=== Section Start ===

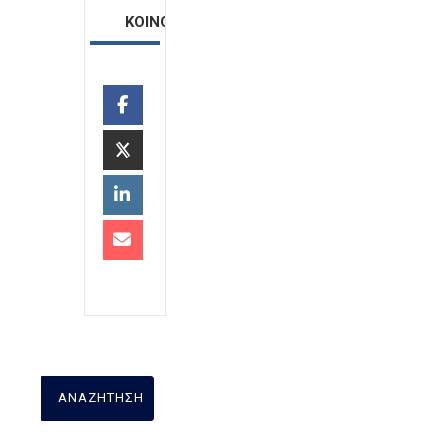
ΚΟΙΝΟΠΟΙΗΣΗ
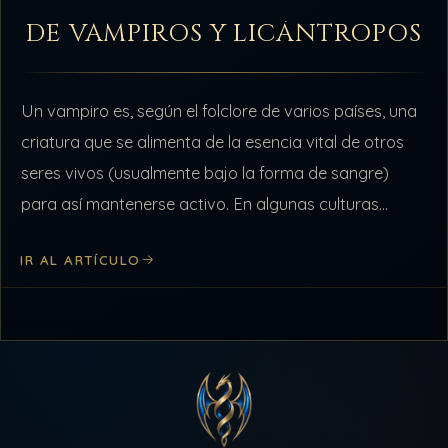
DE VAMPIROS Y LICÁNTROPOS
Un vampiro es, según el folclore de varios países, una
criatura que se alimenta de la esencia vital de otros
seres vivos (usualmente bajo la forma de sangre)
para así mantenerse activo. En algunas culturas
orientales…
IR AL ARTÍCULO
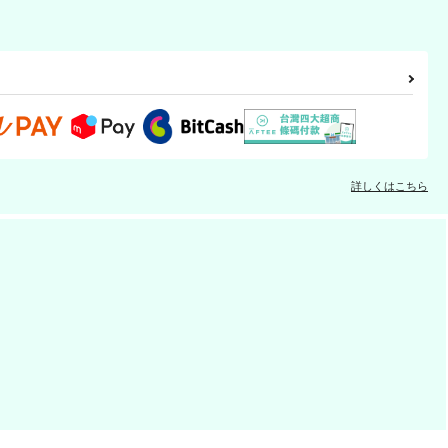
詳しくはこちら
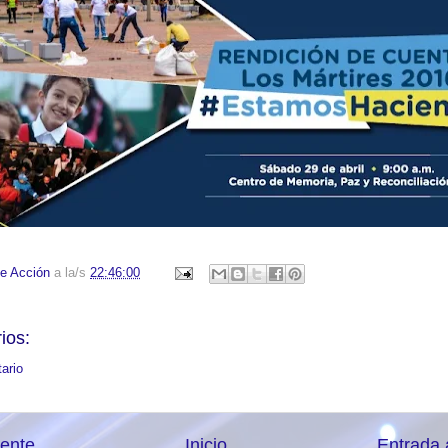
e Acción
a la/s
22:46:00
ios:
ario
iente
Inicio
Entrada 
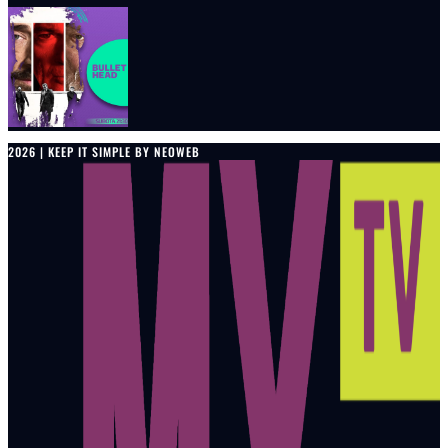
2026 | KEEP IT SIMPLE BY NEOWEB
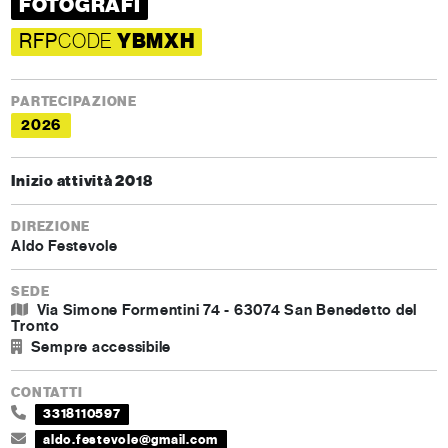
FOTOGRAFI
RFP
CODE
YBMXH
PARTECIPAZIONE
2026
Inizio attività 2018
DIREZIONE
Aldo Festevole
SEDE
Via Simone Formentini 74 - 63074 San Benedetto del
Tronto
Sempre accessibile
CONTATTI
3318110597
aldo.festevole@gmail.com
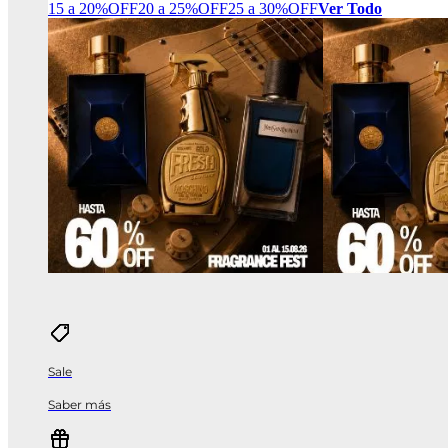
15 a 20%OFF
20 a 25%OFF
25 a 30%OFF
Ver Todo
Sale
Saber más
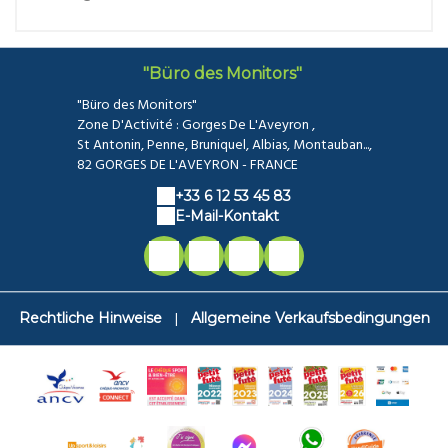
"Büro des Monitors"
"Büro des Monitors"
Zone D'Activité : Gorges De L'Aveyron ,
St Antonin, Penne, Bruniquel, Albias, Montauban...,
82 GORGES DE L'AVEYRON - FRANCE
+33 6 12 53 45 83
E-Mail-Kontakt
|
Rechtliche Hinweise
Allgemeine Verkaufsbedingungen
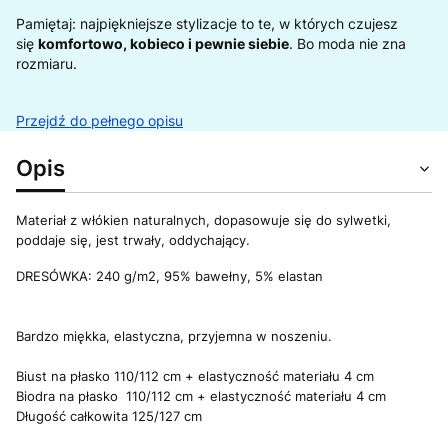
Pamiętaj: najpiękniejsze stylizacje to te, w których czujesz
się
komfortowo, kobieco i pewnie siebie
. Bo moda nie zna
rozmiaru.
Przejdź do pełnego opisu
Opis
Materiał z włókien naturalnych, dopasowuje się do sylwetki,
poddaje się, jest trwały, oddychający.
DRESÓWKA: 240 g/m2, 95% bawełny, 5% elastan
Bardzo miękka, elastyczna, przyjemna w noszeniu.
Biust na płasko 110/112 cm + elastyczność materiału 4 cm
Biodra na płasko 110/112 cm + elastyczność materiału 4 cm
Długość całkowita 125/127 cm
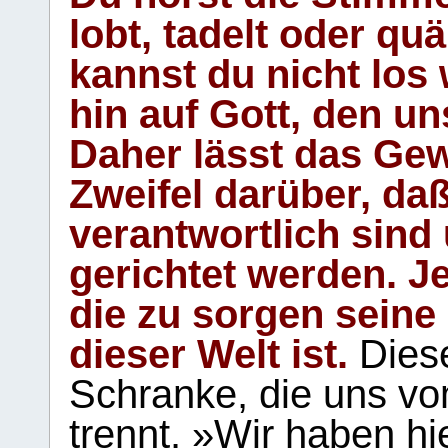
lobt, tadelt oder qu
kannst du nicht los 
hin auf Gott, den u
Daher lässt das Gew
Zweifel darüber, daß
verantwortlich sind
gerichtet werden. Je
die zu sorgen seine
dieser Welt ist.
Diese
Schranke, die uns vo
trennt. »Wir haben hi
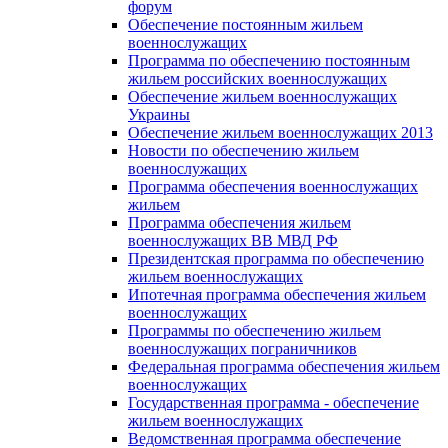
форум
Обеспечение постоянным жильем
военнослужащих
Программа по обеспечению постоянным
жильем российских военнослужащих
Обеспечение жильем военнослужащих
Украины
Обеспечение жильем военнослужащих 2013
Новости по обеспечению жильем
военнослужащих
Программа обеспечения военнослужащих
жильем
Программа обеспечения жильем
военнослужащих ВВ МВД РФ
Президентская программа по обеспечению
жильем военнослужащих
Ипотечная программа обеспечения жильем
военнослужащих
Программы по обеспечению жильем
военнослужащих пограничников
Федеральная программа обеспечения жильем
военнослужащих
Государственная программа - обеспечение
жильем военнослужащих
Ведомственная программа обеспечение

=== Section End ===

PROBLEM TO SOLVE: Return only the number of lines in the listing that contain the word "płasko".

COMPLETED TASK: 2